Spotlight on Alumni: Anthony Black
Anthony Black (BFA 2001) is a theatre artist who works as a writer, director, actor, designer, and as artistic co-director (with Christian Barry) of internationally acclaimed 2b theatre company (Halifax, Canada). He did an undergraduate degree at York with classes in directing, playwriting, and creative ensemble, before studying directing at the National Theatre School. His various pursuits within theatre practice are complementary and mutually informative, leading to a holistic approach to theatre creation, production, and performance.
Anthony's plays and productions with 2b theatre have played at theatres and festivals and have received awards and rave reviews across Canada and around the globe.
What is your fondest memory of studying Theatre at York?
I made a bunch of friends in the theatre department and we did the things that university students typically do. We worked. We partied. But our parties were populated with passionate discussions about theatre and art. I'm so glad that these conversations weren't recorded. I, in particular, had a serious case of opinionitis forte that I'm sure I would cringe to listen to. But they were a wonderfully healthy way of testing out, in discussion at least, theories and ideas springing from what we were learning in class and observing in the theatre.
And I think we worked hard. I think for my first scene study assignment for my second year directing class, we rehearsed something like 25 hours for a 5 minute scene. That was invaluable time to take to explore, try, fail, and try again.
Do you have any advice or tips for York students just entering the dept.?
Make friends that you're interested in working with and work with them on class stuff, and on independently-initiated stuff. And then don't get comfortable and close the circle, but work with new people and see what they're about. Make your own experiences, and in doing so you'll put yourself in the way of good luck.
And exchange ideas with people outside theatre. Theatre is a language. It's no good speaking a language if you have nothing to talk about.
Lastly, a piece of advice I got from a teacher about what it takes to create work: “If you're not doing anything, you're not doing anything.”
If you had the chance to go back and visit your younger self as you were beginning at York, what advice would you give yourself?
I've been asked this question before and I don't think I would say anything. It's really important to make mistakes, even embarrassing ones, and learn from them. I was blessed with an upbringing that gave me a lot of confidence, and that confidence was important in terms seeing my ideas through to execution, forgiving myself my mistakes, and sometimes remaining in a state of denial about those mistakes until such time as I was able to recognize them.
Did connections, friendships, relationships you made at York help you afterward?
Yes and no. Living in Nova Scotia, there isn't really a group of people I graduated with around me.
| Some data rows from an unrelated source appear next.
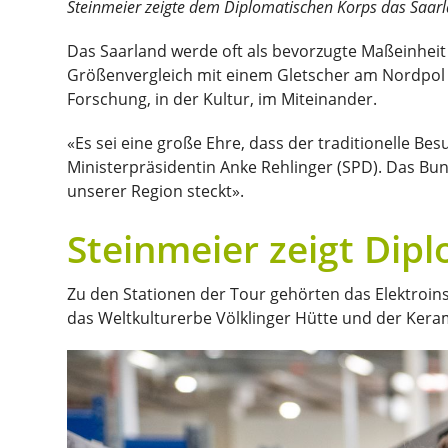
Steinmeier zeigte dem Diplomatischen Korps das Saarla
Das Saarland werde oft als bevorzugte Maßeinheit 
Größenvergleich mit einem Gletscher am Nordpol od
Forschung, in der Kultur, im Miteinander.
«Es sei eine große Ehre, dass der traditionelle B
Ministerpräsidentin Anke Rehlinger (SPD). Das Bun
unserer Region steckt».
Steinmeier zeigt Dip
Zu den Stationen der Tour gehörten das Elektroins
das Weltkulturerbe Völklinger Hütte und der Keram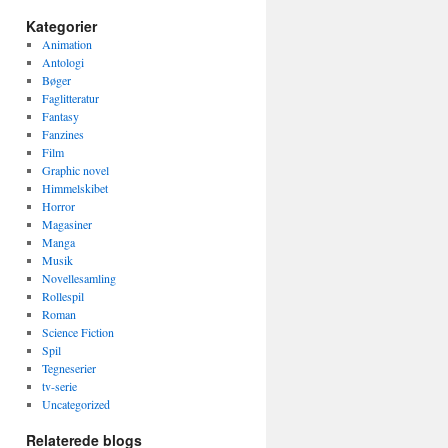
Kategorier
Animation
Antologi
Bøger
Faglitteratur
Fantasy
Fanzines
Film
Graphic novel
Himmelskibet
Horror
Magasiner
Manga
Musik
Novellesamling
Rollespil
Roman
Science Fiction
Spil
Tegneserier
tv-serie
Uncategorized
Relaterede blogs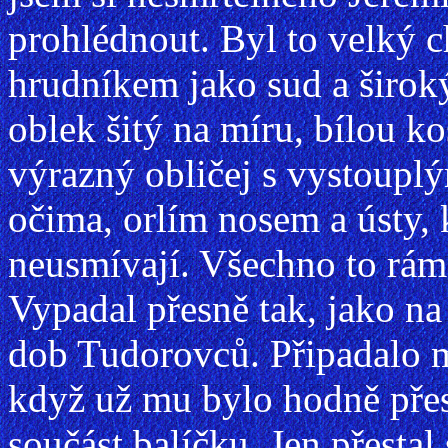
prohlédnout. Byl to velký ch
hrudníkem jako sud a širo
oblek šitý na míru, bílou k
výrazný obličej s vystoup
očima, orlím nosem a ústy, k
neusmívají. Všechno to rámo
Vypadal přesně tak, jako na
dob Tudorovců. Připadalo mi
když už mu bylo hodně přes
součást balíčku. Jen přestal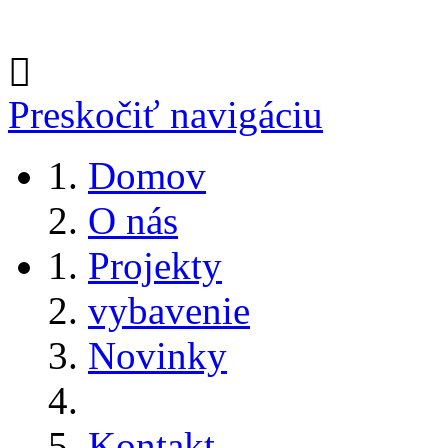
Preskočiť navigáciu
Domov
O nás
Projekty
vybavenie
Novinky
Kontakt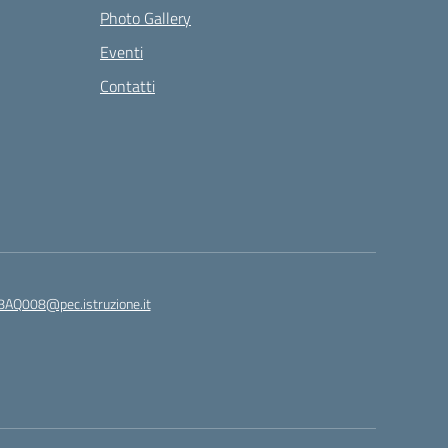
Photo Gallery
Eventi
Contatti
8AQ008@pec.istruzione.it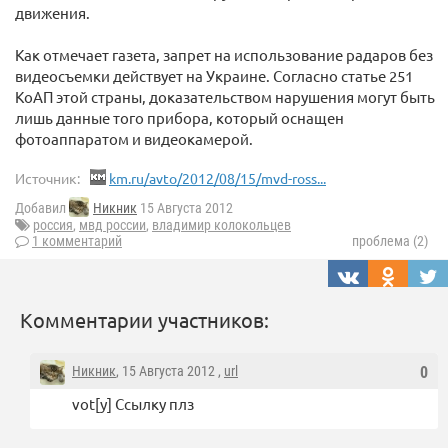
движения.
Как отмечает газета, запрет на использование радаров без
видеосъемки действует на Украине. Согласно статье 251
КоАП этой страны, доказательством нарушения могут быть
лишь данные того прибора, который оснащен
фотоаппаратом и видеокамерой.
Источник:
km.ru/avto/2012/08/15/mvd-ross...
Добавил
Никник
15 Августа 2012
россия
,
мвд россии
,
владимир колокольцев
1 комментарий
проблема (2)
Комментарии участников:
Никник
, 15 Августа 2012 ,
url
0
vot[у] Ссылку плз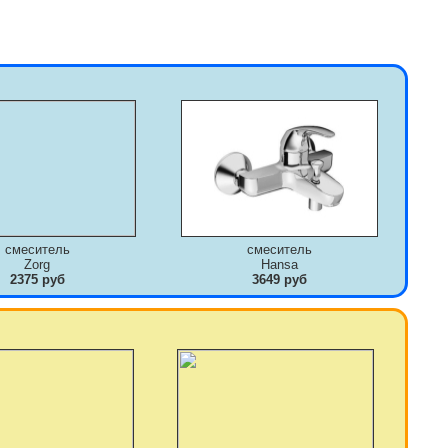
смеситель
смеситель
Zorg
Hansa
2375 руб
3649 руб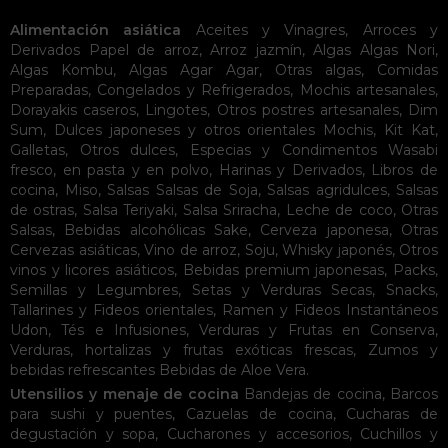
Alimentación asiática
Aceites y Vinagres
,
Arroces y
Derivados
Papel de arroz
,
Arroz jazmín
,
Algas
Algas Nori
,
Algas Kombu
,
Algas Agar Agar
,
Otras algas
,
Comidas
Preparadas
,
Congelados y Refrigerados
,
Mochis artesanales
,
Dorayakis caseros
,
Lingotes
,
Otros postres artesanales
,
Dim
Sum
,
Dulces japoneses y otros orientales
Mochis
,
Kit Kat
,
Galletas
,
Otros dulces
,
Especias y Condimentos
Wasabi
fresco, en pasta y en polvo
,
Harinas y Derivados
,
Libros de
cocina
,
Miso
,
Salsas
Salsas de Soja
,
Salsas agridulces
,
Salsas
de ostras
,
Salsa Teriyaki
,
Salsa Sriracha
,
Leche de coco
,
Otras
Salsas
,
Bebidas alcohólicas
Sake
,
Cerveza japonesa
,
Otras
Cervezas asiáticas
,
Vino de arroz
,
Soju
,
Whisky japonés
,
Otros
vinos y licores asiáticos
,
Bebidas premium japonesas
,
Packs
,
Semillas y Legumbres
,
Setas y Verduras Secas
,
Snacks
,
Tallarines y Fideos orientales
,
Ramen y Fideos Instantáneos
Udon
,
Tés e Infusiones
,
Verduras y Frutas en Conserva
,
Verduras, hortalizas y frutas exóticas frescas
,
Zumos y
bebidas refrescantes
Bebidas de Aloe Vera
.
Utensilios y menaje de cocina
Bandejas de cocina
,
Barcos
para sushi y puentes
,
Cazuelas de cocina
,
Cucharas de
degustación y sopa
,
Cucharones y accesorios
,
Cuchillos y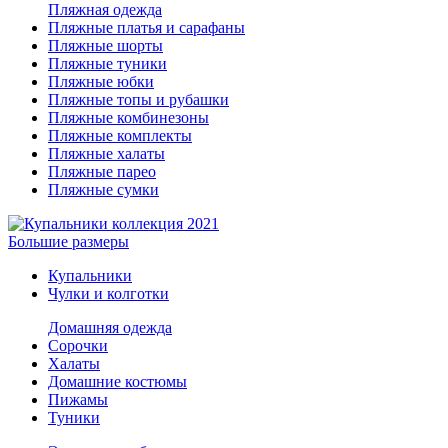
Пляжная одежда
Пляжные платья и сарафаны
Пляжные шорты
Пляжные туники
Пляжные юбки
Пляжные топы и рубашки
Пляжные комбинезоны
Пляжные комплекты
Пляжные халаты
Пляжные парео
Пляжные сумки
Большие размеры
Купальники
Чулки и колготки
Домашняя одежда
Сорочки
Халаты
Домашние костюмы
Пижамы
Туники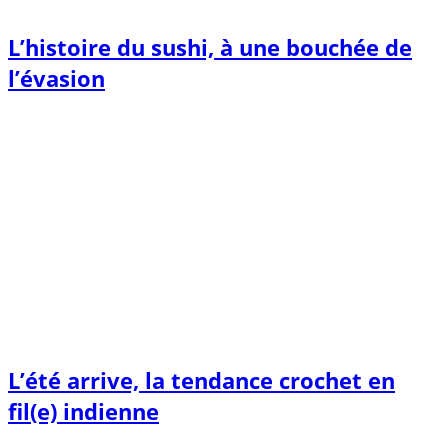
L’histoire du sushi, à une bouchée de
l’évasion
L’été arrive, la tendance crochet en
fil(e) indienne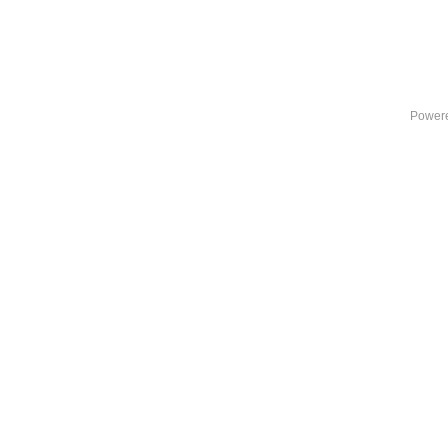
Power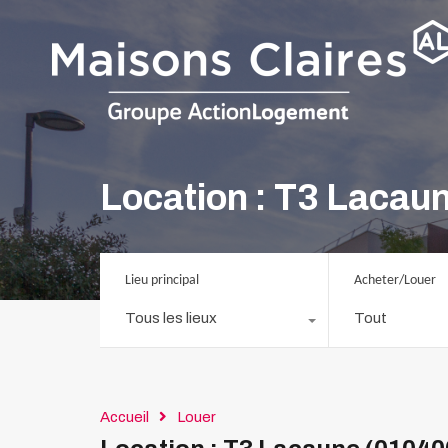
Location : T3 Lacau
Lieu principal
Acheter/Louer
Tous les lieux
Tout
Accueil
Louer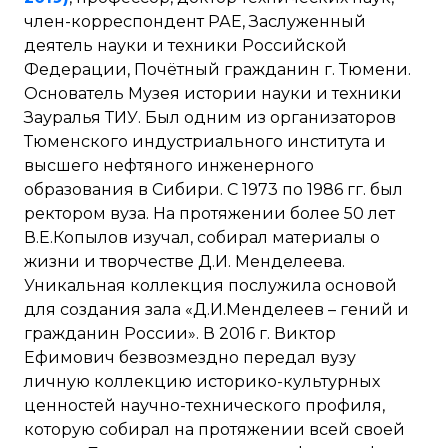
член-корреспондент РАЕ, Заслуженный
деятель науки и техники Российской
Федерации, Почётный гражданин г. Тюмени.
Основатель Музея истории науки и техники
Зауралья ТИУ. Был одним из организаторов
Тюменского индустриального института и
высшего нефтяного инженерного
образования в Сибири. С 1973 по 1986 гг. был
ректором вуза. На протяжении более 50 лет
В.Е.Копылов изучал, собирал материалы о
жизни и творчестве Д.И. Менделеева.
Уникальная коллекция послужила основой
для создания зала «Д.И.Менделеев – гений и
гражданин России». В 2016 г. Виктор
Ефимович безвозмездно передал вузу
личную коллекцию историко-культурных
ценностей научно-технического профиля,
которую собирал на протяжении всей своей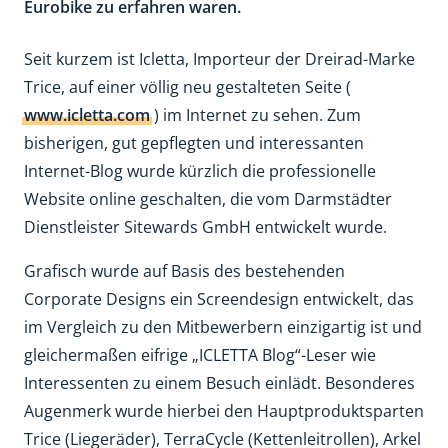
Eurobike zu erfahren waren.
Seit kurzem ist Icletta, Importeur der Dreirad-Marke
Trice, auf einer völlig neu gestalteten Seite (
www.icletta.com
) im Internet zu sehen. Zum
bisherigen, gut gepflegten und interessanten
Internet-Blog wurde kürzlich die professionelle
Website online geschalten, die vom Darmstädter
Dienstleister Sitewards GmbH entwickelt wurde.
Grafisch wurde auf Basis des bestehenden
Corporate Designs ein Screendesign entwickelt, das
im Vergleich zu den Mitbewerbern einzigartig ist und
gleichermaßen eifrige „ICLETTA Blog“-Leser wie
Interessenten zu einem Besuch einlädt. Besonderes
Augenmerk wurde hierbei den Hauptproduktsparten
Trice (Liegeräder), TerraCycle (Kettenleitrollen), Arkel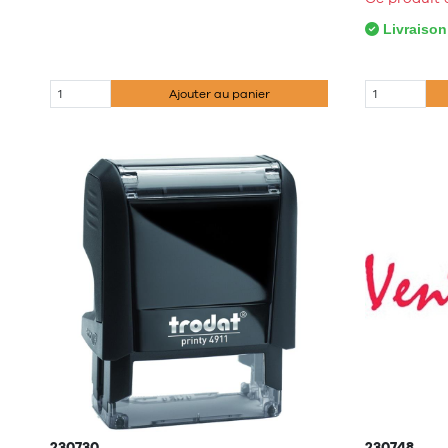
Livraison
Ajouter au panier
230730
230748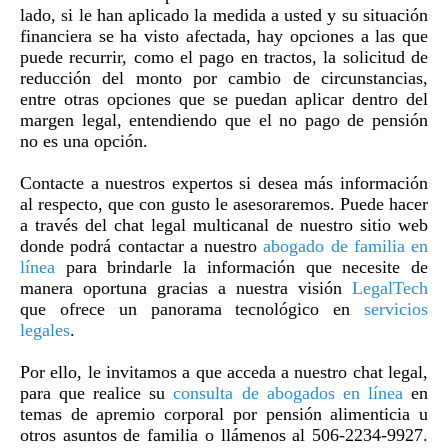
lado, si le han aplicado la medida a usted y su situación
financiera se ha visto afectada, hay opciones a las que
puede recurrir, como el pago en tractos, la solicitud de
reducción del monto por cambio de circunstancias,
entre otras opciones que se puedan aplicar dentro del
margen legal, entendiendo que el no pago de pensión
no es una opción.
Contacte a nuestros expertos si desea más información
al respecto, que con gusto le asesoraremos. Puede hacer
a través del chat legal multicanal de nuestro sitio web
donde podrá contactar a nuestro
abogado de familia en
línea
para brindarle la información que necesite de
manera oportuna gracias a nuestra visión
LegalTech
que ofrece un panorama tecnológico en
servicios
legales
.
Por ello, le invitamos a que acceda a nuestro chat legal,
para que realice su
consulta de abogados en línea
en
temas de apremio corporal por pensión alimenticia u
otros asuntos de familia o llámenos al 506-2234-9927.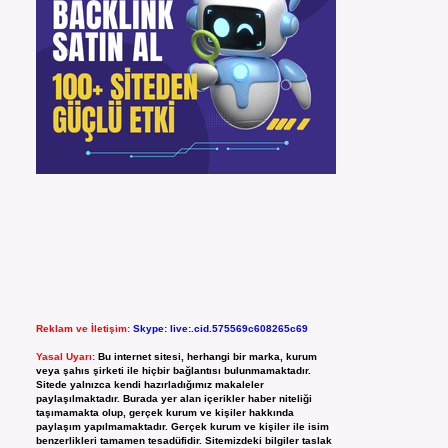
Reklam ve İletişim:
Skype: live:.cid.575569c608265c69
Yasal Uyarı:
Bu internet sitesi, herhangi bir marka, kurum
veya şahıs şirketi ile hiçbir bağlantısı bulunmamaktadır.
Sitede yalnızca kendi hazırladığımız makaleler
paylaşılmaktadır. Burada yer alan içerikler haber niteliği
taşımamakta olup, gerçek kurum ve kişiler hakkında
paylaşım yapılmamaktadır. Gerçek kurum ve kişiler ile isim
benzerlikleri tamamen tesadüfidir. Sitemizdeki bilgiler taslak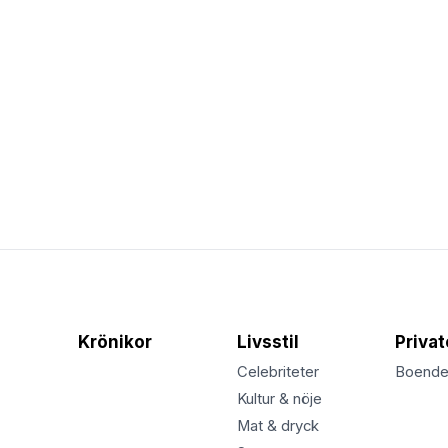
Krönikor
Livsstil
Priva
Celebriteter
Boend
Kultur & nöje
Mat & dryck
I do have an ongoing collaborative relationship with actor/ writer Conor Green. Ironically, although we were in the same year and great friends at York, we never worked together until after graduation. I see some folks from my year from time to time, like Weyni Mengsha, who has had tremendous success as a director and has done some beautiful work since graduating. I get to work with a number of York Graduates and I have to say that there is some degree of comfort in sharing a vocabulary. It means we can work pretty efficiently and clearly.
The neat thing is actually to have built networks outside of the York community and then see how many ways these networks, including the York network, overlap and intersect. This is a very small country in terms of theatre practice.